= Activity =
What you return must be the data below, word for word, without any images.

[Extracted page text data]
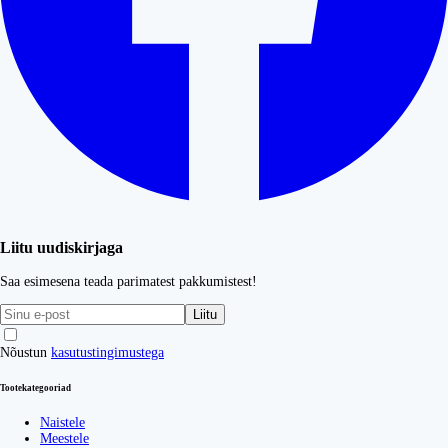
Liitu uudiskirjaga
Saa esimesena teada parimatest pakkumistest!
Liitu
Nõustun
kasutustingimustega
Tootekategooriad
Naistele
Meestele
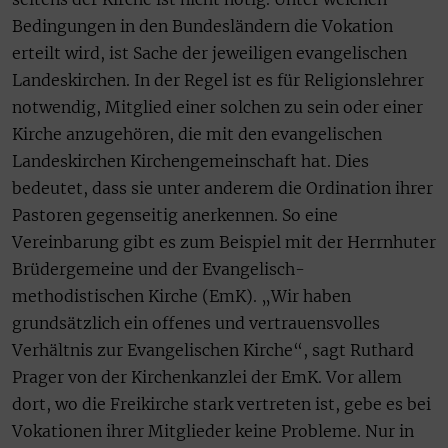
Bedingungen in den Bundesländern die Vokation
erteilt wird, ist Sache der jeweiligen evangelischen
Landeskirchen. In der Regel ist es für Religionslehrer
notwendig, Mitglied einer solchen zu sein oder einer
Kirche anzugehören, die mit den evangelischen
Landeskirchen Kirchengemeinschaft hat. Dies
bedeutet, dass sie unter anderem die Ordination ihrer
Pastoren gegenseitig anerkennen. So eine
Vereinbarung gibt es zum Beispiel mit der Herrnhuter
Brüdergemeine und der Evangelisch-
methodistischen Kirche (EmK). „Wir haben
grundsätzlich ein offenes und vertrauensvolles
Verhältnis zur Evangelischen Kirche“, sagt Ruthard
Prager von der Kirchenkanzlei der EmK. Vor allem
dort, wo die Freikirche stark vertreten ist, gebe es bei
Vokationen ihrer Mitglieder keine Probleme. Nur in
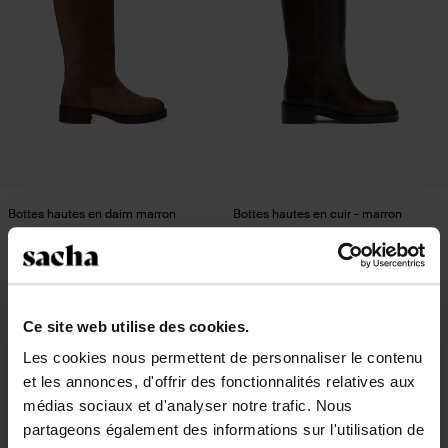
Bottes hautes en daim marron
Bottes hautes en cuir - marron
220.99
220.99
- 40%
new
Ce site web utilise des cookies.
Les cookies nous permettent de personnaliser le contenu
et les annonces, d'offrir des fonctionnalités relatives aux
médias sociaux et d'analyser notre trafic. Nous
partageons également des informations sur l'utilisation de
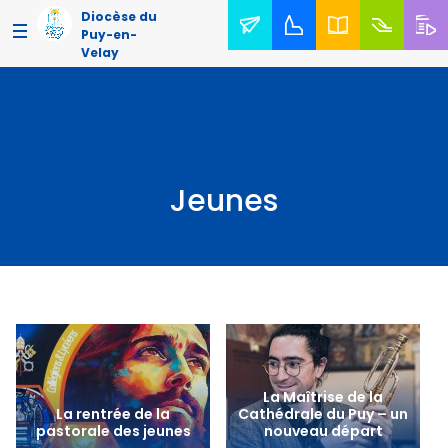
Diocèse du
Puy-en-
Velay
Jeunes
La Maîtrise de la
La rentrée de la
Cathédrale du Puy – un
pastorale des jeunes
nouveau départ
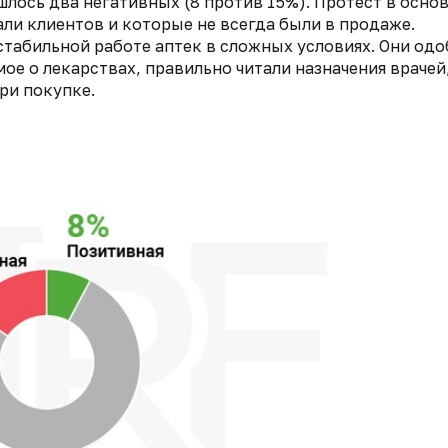
шлось два негативных (8 против 15%). Протест в осно
ли клиентов и которые не всегда были в продаже.
табильной работе аптек в сложных условиях. Они одо
ое о лекарствах, правильно читали назначения врачей
ри покупке.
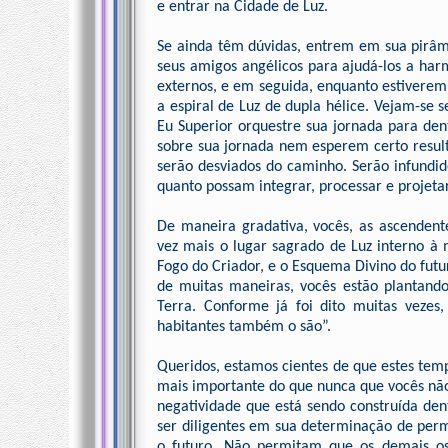
e entrar na Cidade de Luz.
Se ainda têm dúvidas, entrem em sua pirâmi
seus amigos angélicos para ajudá-los a har
externos, e em seguida, enquanto estiverem
a espiral de Luz de dupla hélice. Vejam-se 
Eu Superior orquestre sua jornada para de
sobre sua jornada nem esperem certo result
serão desviados do caminho. Serão infundid
quanto possam integrar, processar e proje
De maneira gradativa, vocês, as ascendent
vez mais o lugar sagrado de Luz interno à
Fogo do Criador, e o Esquema Divino do fut
de muitas maneiras, vocês estão plantand
Terra. Conforme já foi dito muitas vezes
habitantes também o são”.
Queridos, estamos cientes de que estes temp
mais importante do que nunca que vocês não
negatividade que está sendo construída de
ser diligentes em sua determinação de per
o futuro. Não permitam que os demais o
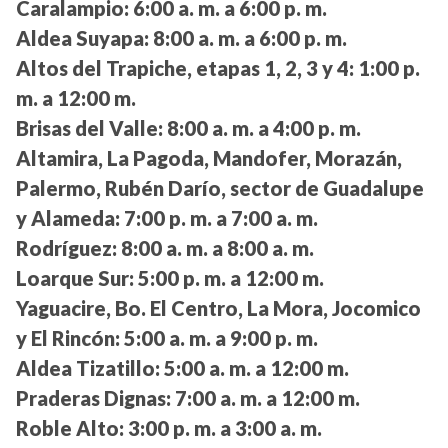
Caralampio:
6:00 a. m. a 6:00 p. m.
Aldea Suyapa:
8:00 a. m. a 6:00 p. m.
Altos del Trapiche, etapas 1, 2, 3 y 4:
1:00 p.
m. a 12:00 m.
Brisas del Valle:
8:00 a. m. a 4:00 p. m.
Altamira, La Pagoda, Mandofer, Morazán,
Palermo, Rubén Darío, sector de Guadalupe
y Alameda:
7:00 p. m. a 7:00 a. m.
Rodríguez:
8:00 a. m. a 8:00 a. m.
Loarque Sur:
5:00 p. m. a 12:00 m.
Yaguacire, Bo. El Centro, La Mora, Jocomico
y El Rincón:
5:00 a. m. a 9:00 p. m.
Aldea Tizatillo:
5:00 a. m. a 12:00 m.
Praderas Dignas:
7:00 a. m. a 12:00 m.
Roble Alto:
3:00 p. m. a 3:00 a. m.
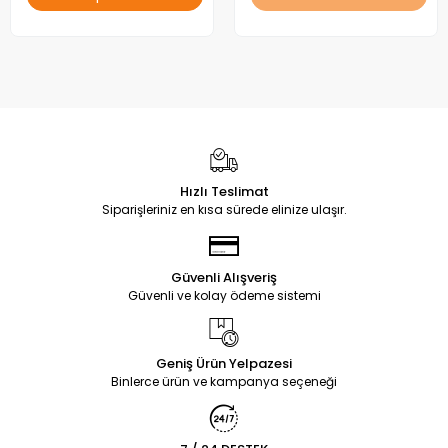
Hızlı Teslimat
Siparişleriniz en kısa sürede elinize ulaşır.
Güvenli Alışveriş
Güvenli ve kolay ödeme sistemi
Geniş Ürün Yelpazesi
Binlerce ürün ve kampanya seçeneği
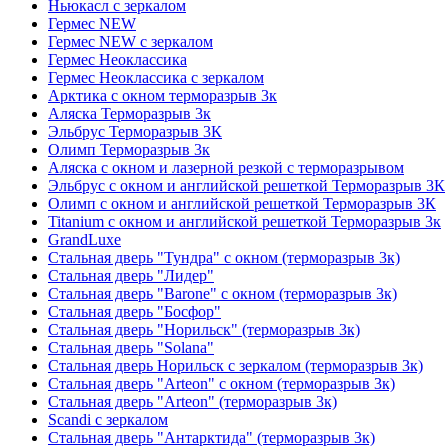
Ньюкасл с зеркалом
Гермес NEW
Гермес NEW с зеркалом
Гермес Неоклассика
Гермес Неоклассика с зеркалом
Арктика с окном терморазрыв 3к
Аляска Терморазрыв 3к
Эльбрус Терморазрыв 3К
Олимп Терморазрыв 3к
Аляска с окном и лазерной резкой с терморазрывом
Эльбрус с окном и английской решеткой Терморазрыв 3К
Олимп с окном и английской решеткой Терморазрыв 3К
Titanium с окном и английской решеткой Терморазрыв 3к
GrandLuxe
Стальная дверь "Тундра" с окном (терморазрыв 3к)
Стальная дверь "Лидер"
Стальная дверь "Barone" с окном (терморазрыв 3к)
Стальная дверь "Босфор"
Стальная дверь "Норильск" (терморазрыв 3к)
Стальная дверь "Solana"
Стальная дверь Норильск с зеркалом (терморазрыв 3к)
Стальная дверь "Arteon" с окном (терморазрыв 3к)
Стальная дверь "Arteon" (терморазрыв 3к)
Scandi с зеркалом
Стальная дверь "Антарктида" (терморазрыв 3к)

= Solution for this task =
Liitu uudiskirjaga
Saa esimesena teada parimatest pakkumistest!
Liitu
Nõustun
kasutustingimustega
Tootekategooriad
Naistele
Meestele
Bedingungen in den Bundesländern die Vokation
erteilt wird, ist Sache der jeweiligen evangelischen
Landeskirchen. In der Regel ist es für Religionslehrer
notwendig, Mitglied einer solchen zu sein oder einer
Kirche anzugehören, die mit den evangelischen
Landeskirchen Kirchengemeinschaft hat. Dies
bedeutet, dass sie unter anderem die Ordination ihrer
Pastoren gegenseitig anerkennen. So eine
Vereinbarung gibt es zum Beispiel mit der Herrnhuter
Brüdergemeine und der Evangelisch-
methodistischen Kirche (EmK). „Wir haben
grundsätzlich ein offenes und vertrauensvolles
Verhältnis zur Evangelischen Kirche“, sagt Ruthard
Prager von der Kirchenkanzlei der EmK. Vor allem
dort, wo die Freikirche stark vertreten ist, gebe es bei
Vokationen ihrer Mitglieder keine Probleme. Nur in
Bottes hautes en daim marron
Bottes hautes en cuir - marron
220.99
220.99
- 40%
new
Ce site web utilise des cookies.
Les cookies nous permettent de personnaliser le contenu
et les annonces, d'offrir des fonctionnalités relatives aux
médias sociaux et d'analyser notre trafic. Nous
partageons également des informations sur l'utilisation de
Diocèse du
Puy-en-
Velay
Jeunes
La Maîtrise de la
La rentrée de la
Cathédrale du Puy – un
pastorale des jeunes
nouveau départ
шлось два негативных (8 против 15%). Протест в осно
ли клиентов и которые не всегда были в продаже.
табильной работе аптек в сложных условиях. Они одо
ое о лекарствах, правильно читали назначения врачей
ри покупке.
e entrar na Cidade de Luz.
Se ainda têm dúvidas, entrem em sua pirâmi
seus amigos angélicos para ajudá-los a har
externos, e em seguida, enquanto estiverem
a espiral de Luz de dupla hélice. Vejam-se 
Eu Superior orquestre sua jornada para de
sobre sua jornada nem esperem certo result
serão desviados do caminho. Serão infundid
quanto possam integrar, processar e proje
De maneira gradativa, vocês, as ascendent
vez mais o lugar sagrado de Luz interno à
Fogo do Criador, e o Esquema Divino do fut
de muitas maneiras, vocês estão plantand
Terra. Conforme já foi dito muitas vezes
habitantes também o são”.
Queridos, estamos cientes de que estes temp
mais importante do que nunca que vocês não
negatividade que está sendo construída de
ser diligentes em sua determinação de per
o futuro. Não permitam que os demais o
Caralampio:
6:00 a. m. a 6:00 p. m.
Aldea Suyapa:
8:00 a. m. a 6:00 p. m.
Altos del Trapiche, etapas 1, 2, 3 y 4:
1:00 p.
m. a 12:00 m.
Brisas del Valle:
8:00 a. m. a 4:00 p. m.
Altamira, La Pagoda, Mandofer, Morazán,
Palermo, Rubén Darío, sector de Guadalupe
y Alameda:
7:00 p. m. a 7:00 a. m.
Rodríguez:
8:00 a. m. a 8:00 a. m.
Loarque Sur:
5:00 p. m. a 12:00 m.
Yaguacire, Bo. El Centro, La Mora, Jocomico
y El Rincón:
5:00 a. m. a 9:00 p. m.
Aldea Tizatillo:
5:00 a. m. a 12:00 m.
Praderas Dignas:
7:00 a. m. a 12:00 m.
Roble Alto:
3:00 p. m. a 3:00 a. m.
Hızlı Teslimat
Siparişleriniz en kısa sürede elinize ulaşır.
Güvenli Alışveriş
Güvenli ve kolay ödeme sistemi
Geniş Ürün Yelpazesi
Binlerce ürün ve kampanya seçeneği
Ньюкасл с зеркалом
Гермес NEW
Гермес NEW с зеркалом
Гермес Неоклассика
Гермес Неоклассика с зеркалом
Арктика с окном терморазрыв 3к
Аляска Терморазрыв 3к
Эльбрус Терморазрыв 3К
Олимп Терморазрыв 3к
Аляска с окном и лазерной резкой с терморазрывом
Эльбрус с окном и английской решеткой Терморазрыв 3К
Олимп с окном и английской решеткой Терморазрыв 3К
Titanium с окном и английской решеткой Терморазрыв 3к
GrandLuxe
Стальная дверь "Тундра" с окном (терморазрыв 3к)
Стальная дверь "Лидер"
Стальная дверь "Barone" с окном (терморазрыв 3к)
Стальная дверь "Босфор"
Стальная дверь "Норильск" (терморазрыв 3к)
Стальная дверь "Solana"
Стальная дверь Норильск с зеркалом (терморазрыв 3к)
Стальная дверь "Arteon" с окном (терморазрыв 3к)
Стальная дверь "Arteon" (терморазрыв 3к)
Scandi с зеркалом
Стальная дверь "Антарктида" (терморазрыв 3к)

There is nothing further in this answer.